For both the non-corrected and batch corrected data, we compute regulons using pySCENIC CLI that includes RCisTarget (database: “mm9-tss-centred-10kb-7species”) for cross matching and regulon pruning. For regulons identified in both non-corrected and batch corrected data, we compute the spearman correlation of RAS between datasets. For each regulon predicted in the batch correction datasets, we compute Jaccard index (sklearn.metrics.jaccard_similarity_score) as a measure of composition similarity to the non-corrected dataset.
Network validation
STRING
The experimental annotated and scored PPi were downloaded from the static STRING database (https://stringdb-static.org/download/protein.links.v11.0.txt.gz) alongside their “Combined score,” which is a measure of confidence of interaction. We classified the PPi and CSI in 20 and 10 percentile bins, respectively, based on “Combined score,” and compared the regulon network node-edges pairs.
OGEE
The OGEE gene essentiality table was retrieved from http://ogee.medgenius.info/file_download/gene_essentiality.txt.gz, and gene identifier to name mapping was performed using http://ogee.medgenius.info/file_download/genes.txt.gz. We only considered mouse genes for analysis.
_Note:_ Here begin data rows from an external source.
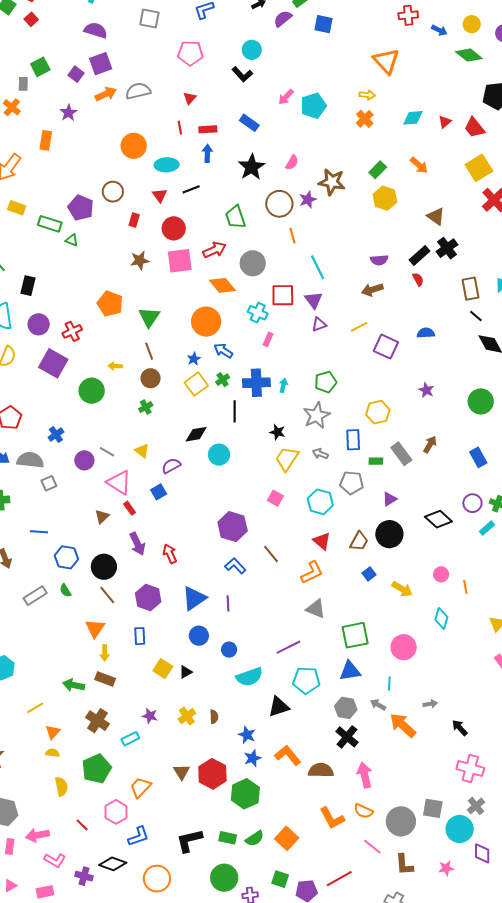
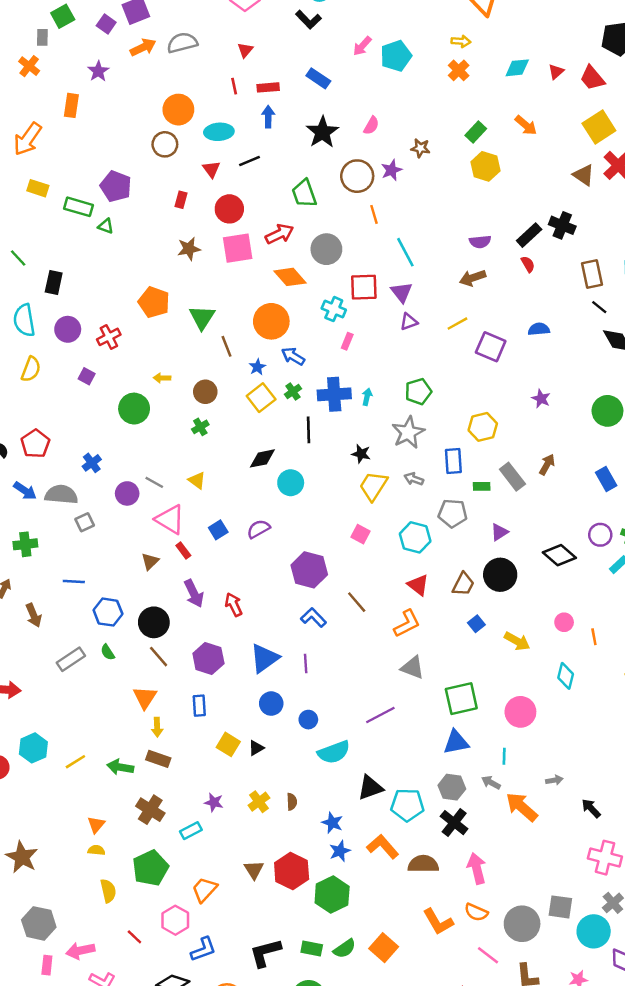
brown star: (332, 182) -> (420, 148), size x0.6
brown circle: (113, 192) -> (165, 144), moved
brown triangle: (436, 216) -> (584, 175), moved
black cross: (447, 248) -> (562, 225), turned -30
brown line: (149, 351) -> (227, 346), moved
purple square: (53, 363) -> (87, 376), size x0.5
purple semicircle: (171, 466) -> (258, 529), moved
cyan pentagon: (306, 680) -> (407, 805), moved
yellow line: (35, 708) -> (75, 762), moved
Regulon importance and integrated network features
Having constructed the integrated regulon network, the network features (“Degree,” “Closeness centrality” and “Eigen centrality”) are calculated using Gephi (0.9.2) with default parameters.
Comparison of regulon motifs
For each individual regulon across the integrated network, we obtained the TF binding motif from JASPAR (53). We used a published database containing Pearson correlations between TFs position weight matrix (54, 55) and subset, visualised the TFs from integrated regulon network.
Comparison with alternative GRN (regulon) scoring method
We used VIPER (version 1.16) (42), as an alternative to scoring regulons with AUCell. To facilitate comparison, we used the regulons inferred by GRNBoost and RCisTarget on B-cells from the TM-10× cell atlas (222 regulons, 10,119 targets and 78,742 interactions), applied VIPER (“rowTtest”) to get B-cell signatures, and compared with other cell types (z-score). The t test null model was made with 20 permutations and reposition, and the NES are computed using “msviper” function. We compare VIPER NES with regulon specificity score as described in reference 12.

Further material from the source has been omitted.